_Goal of the exercise:_ Starting with the line containing "At tellus at urna condimentum matt" and going on through the line containing "pellentesque. Mi quis hendrerit dol", return the lines of the data below exactly, and only those.

[Start of Attachment]

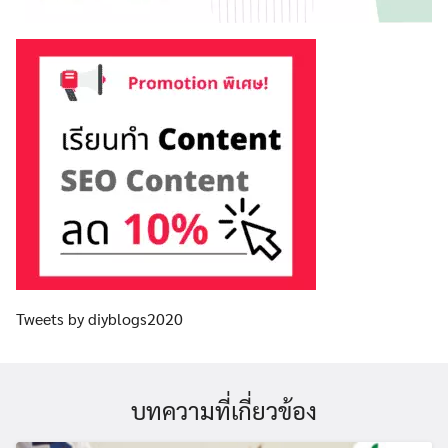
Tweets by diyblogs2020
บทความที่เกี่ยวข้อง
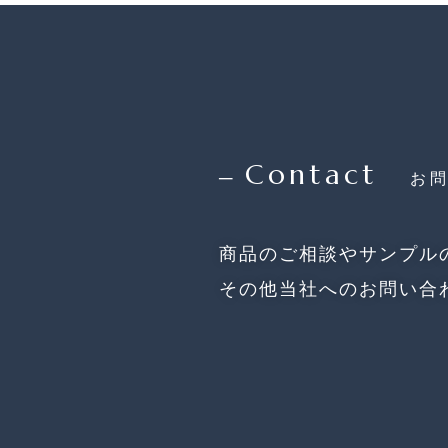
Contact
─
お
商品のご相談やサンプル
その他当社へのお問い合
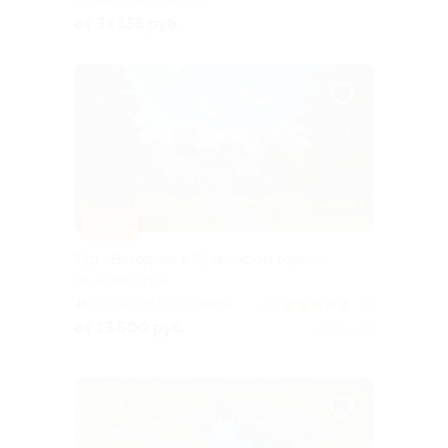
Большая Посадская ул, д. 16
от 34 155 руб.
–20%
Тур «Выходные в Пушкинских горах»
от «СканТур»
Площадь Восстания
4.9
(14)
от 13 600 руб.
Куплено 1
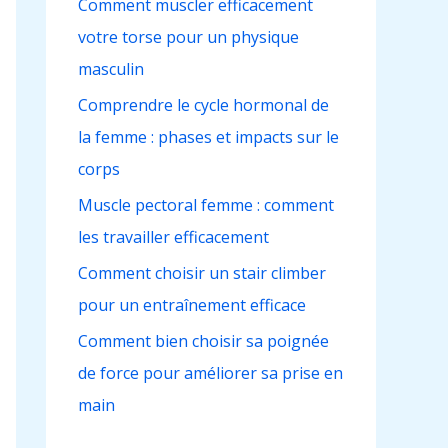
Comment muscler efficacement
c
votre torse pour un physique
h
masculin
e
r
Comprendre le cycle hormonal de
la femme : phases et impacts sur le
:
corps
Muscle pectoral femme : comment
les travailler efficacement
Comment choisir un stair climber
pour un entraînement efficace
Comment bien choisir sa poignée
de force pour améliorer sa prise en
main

[End of Attachment]
[Start of Attachment]

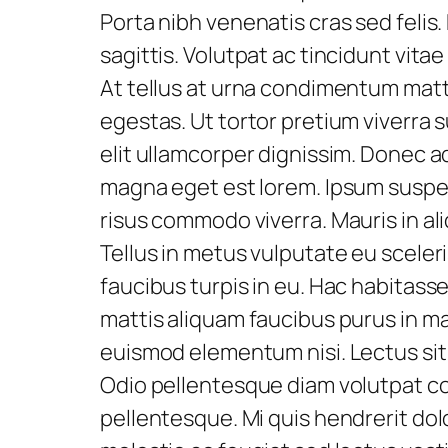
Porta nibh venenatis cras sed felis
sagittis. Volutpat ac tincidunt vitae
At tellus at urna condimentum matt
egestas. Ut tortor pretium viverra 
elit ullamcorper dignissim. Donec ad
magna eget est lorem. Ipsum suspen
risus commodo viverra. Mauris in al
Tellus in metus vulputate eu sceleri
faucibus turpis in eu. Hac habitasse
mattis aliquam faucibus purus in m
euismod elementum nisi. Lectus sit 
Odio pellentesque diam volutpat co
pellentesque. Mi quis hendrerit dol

[End of Attachment]
[Start of Attachment]

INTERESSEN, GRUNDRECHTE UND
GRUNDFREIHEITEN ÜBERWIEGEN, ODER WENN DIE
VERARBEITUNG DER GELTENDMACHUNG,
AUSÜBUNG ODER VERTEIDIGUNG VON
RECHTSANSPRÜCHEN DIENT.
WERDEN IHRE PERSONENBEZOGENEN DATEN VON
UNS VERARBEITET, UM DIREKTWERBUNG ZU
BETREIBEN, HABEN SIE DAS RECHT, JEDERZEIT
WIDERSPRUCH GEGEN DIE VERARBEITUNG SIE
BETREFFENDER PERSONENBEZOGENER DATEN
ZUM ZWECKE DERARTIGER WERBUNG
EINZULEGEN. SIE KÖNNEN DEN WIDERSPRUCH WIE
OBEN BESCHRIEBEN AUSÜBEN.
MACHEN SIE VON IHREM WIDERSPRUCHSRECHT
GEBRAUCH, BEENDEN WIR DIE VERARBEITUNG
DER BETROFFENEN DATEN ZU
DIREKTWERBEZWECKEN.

[End of Attachment]

_Exercise result:_
At tellus at urna condimentum matt
egestas. Ut tortor pretium viverra 
elit ullamcorper dignissim. Donec ad
magna eget est lorem. Ipsum suspen
risus commodo viverra. Mauris in al
Tellus in metus vulputate eu sceleri
faucibus turpis in eu. Hac habitasse
mattis aliquam faucibus purus in m
euismod elementum nisi. Lectus sit 
Odio pellentesque diam volutpat co
pellentesque. Mi quis hendrerit dol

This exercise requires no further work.